El Ángel levantó un brazo y señaló, con una uña larga y curvada como la de un águila, algo a sus espaldas. Isaac sintió que la cabeza se le movía sola hacia un lado, igual de rápido que a su padre, y tras ellos encontraron que, en un arbusto hacia la bajada del monte, un carnero había quedado enredado por los cuernos. El animal no luchaba por desengancharse. También tenía los ojos casi blancos. En el arbusto no había nada hacía un minuto, Isaac lo sabía, pero al mismo tiempo el carnero siempre había estado ahí. Las dos situaciones eran verdaderas.

Abrahán rio. «¡El Señor nos provee!».

El chillido del carnero le heló los huesos. Isaac había visto sacrificar a los animales cientos de veces en su vida, tanto para comerlos como para librarlos de la enfermedad. Él mismo había sacrificado a muchos. Pero esta vez, aunque su padre hubiese alejado el cuchillo, lo sintió en las carnes cuando el filo atravesó la piel del carnero. La sangre empezó a manar de la herida, a caer por el cuerpo que convulsionaba hasta la tierra abrasadora.
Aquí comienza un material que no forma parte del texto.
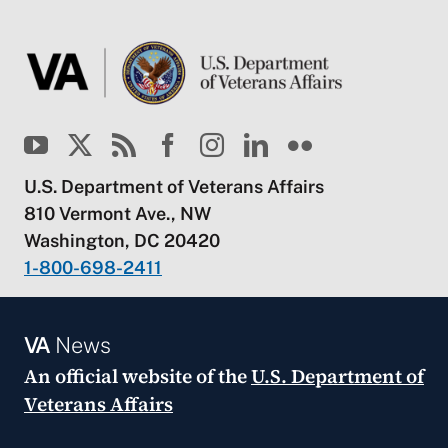
U.S. Department of Veterans Affairs
810 Vermont Ave., NW
Washington, DC 20420
1-800-698-2411
VA
News
An official website of the
U.S. Department of
Veterans Affairs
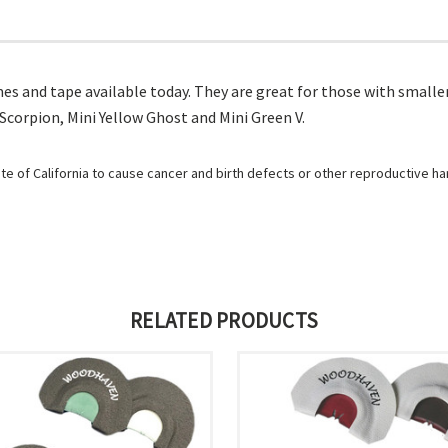
mes and tape available today. They are great for those with smaller
 Scorpion, Mini Yellow Ghost and Mini Green V.
e of California to cause cancer and birth defects or other reproductive h
RELATED PRODUCTS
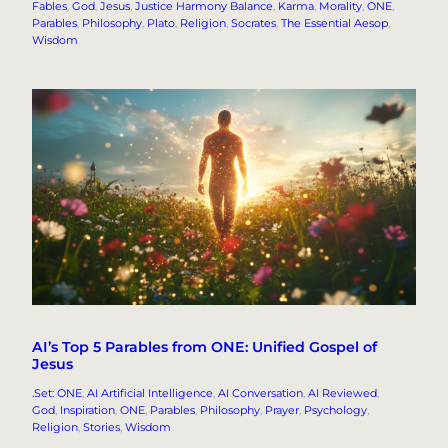
Fables
, 
God
, 
Jesus
, 
Justice Harmony Balance
, 
Karma
, 
Morality
, 
ONE
, 
Parables
, 
Philosophy
, 
Plato
, 
Religion
, 
Socrates
, 
The Essential Aesop
, 
Wisdom
AI’s Top 5 Parables from ONE: Unified Gospel of
Jesus
.Set: ONE
, 
AI Artificial Intelligence
, 
AI Conversation
, 
AI Reviewed
, 
God
, 
Inspiration
, 
ONE
, 
Parables
, 
Philosophy
, 
Prayer
, 
Psychology
, 
Religion
, 
Stories
, 
Wisdom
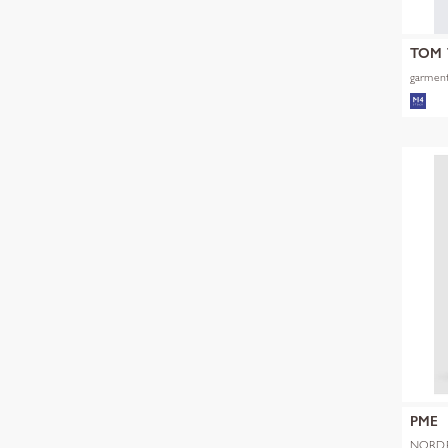
TOM 
garment
PME
NORDR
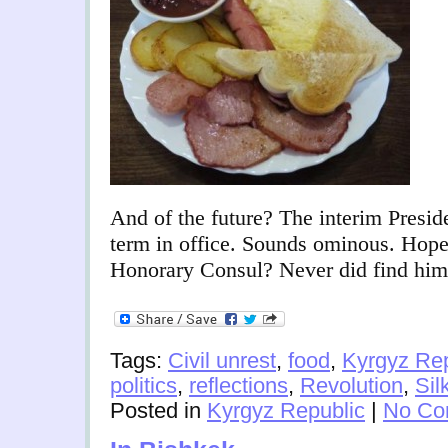
And of the future? The interim Presid
term in office. Sounds ominous. Hop
Honorary Consul? Never did find him
Tags:
Civil unrest
,
food
,
Kyrgyz Rep
politics
,
reflections
,
Revolution
,
Sil
Posted in
Kyrgyz Republic
|
No Co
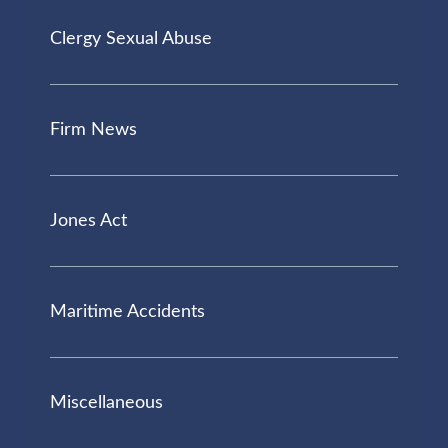
Clergy Sexual Abuse
Firm News
Jones Act
Maritime Accidents
Miscellaneous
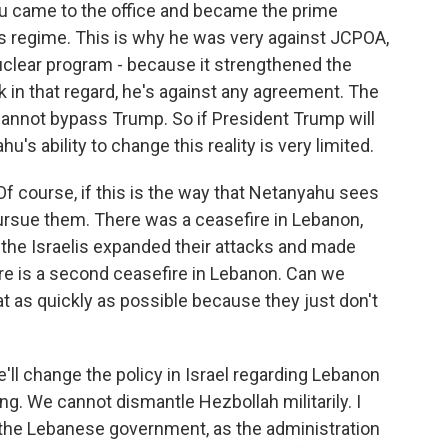
u came to the office and became the prime
his regime. This is why he was very against JCPOA,
nuclear program - because it strengthened the
nk in that regard, he's against any agreement. The
cannot bypass Trump. So if President Trump will
s ability to change this reality is very limited.
 Of course, if this is the way that Netanyahu sees
 pursue them. There was a ceasefire in Lebanon,
se the Israelis expanded their attacks and made
re is a second ceasefire in Lebanon. Can we
hat as quickly as possible because they just don't
'll change the policy in Israel regarding Lebanon
. We cannot dismantle Hezbollah militarily. I
h the Lebanese government, as the administration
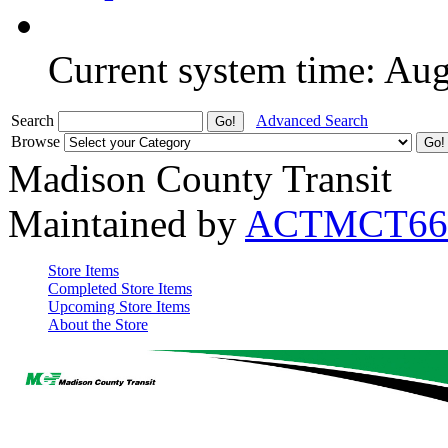
Current system time: Au
Search
Advanced Search
Browse
Madison County Transit
Maintained by
ACTMCT66
Store Items
Completed Store Items
Upcoming Store Items
About the Store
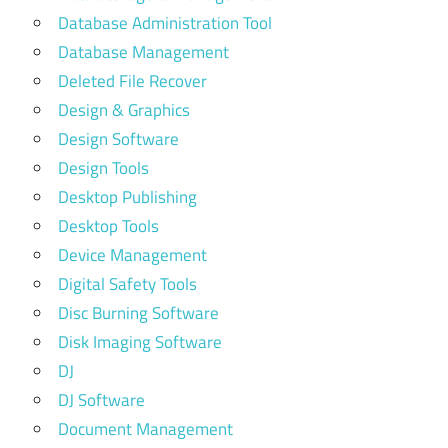
Database Administration Tool
Database Management
Deleted File Recover
Design & Graphics
Design Software
Design Tools
Desktop Publishing
Desktop Tools
Device Management
Digital Safety Tools
Disc Burning Software
Disk Imaging Software
DJ
DJ Software
Document Management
El rojo era tan intenso ante la luz del día que no parecía real. Los regueros escarlata se deslizaron como un río con vida propia hacia los pies del Ángel, creando un charco bajo ellos. Gota a gota, la sangre fue ascendiendo hasta el halo en una cascada inversa. Abrahán alzó las manos manchadas hacia él, aún de rodillas, pero el zumbido en los oídos de Isaac le impidió escuchar sus rezos y su júbilo cuando el mensajero del Señor lo bendijo por su ofrenda. El zumbido venía del ángel, pero no el de las abejas, sino el de las moscas, como si un enjambre de insectos se acumulara alrededor de algo muerto. Las pupilas de su padre, enormes a pesar de la luz, temblaban de fascinación.

Se acarició las rozaduras de las muñecas una vez más. Tenían buen aspecto, con un color rosado y la piel más morena alrededor ganando terreno para cubrir la nueva. Estaban curándose; en unos días ya no habría rastro alguno de lo que había sucedido en el monte. Ya no habría rastro alguno. Tras lavarse las manos, tiró el agua sucia fuera de la casa y subió al dormitorio.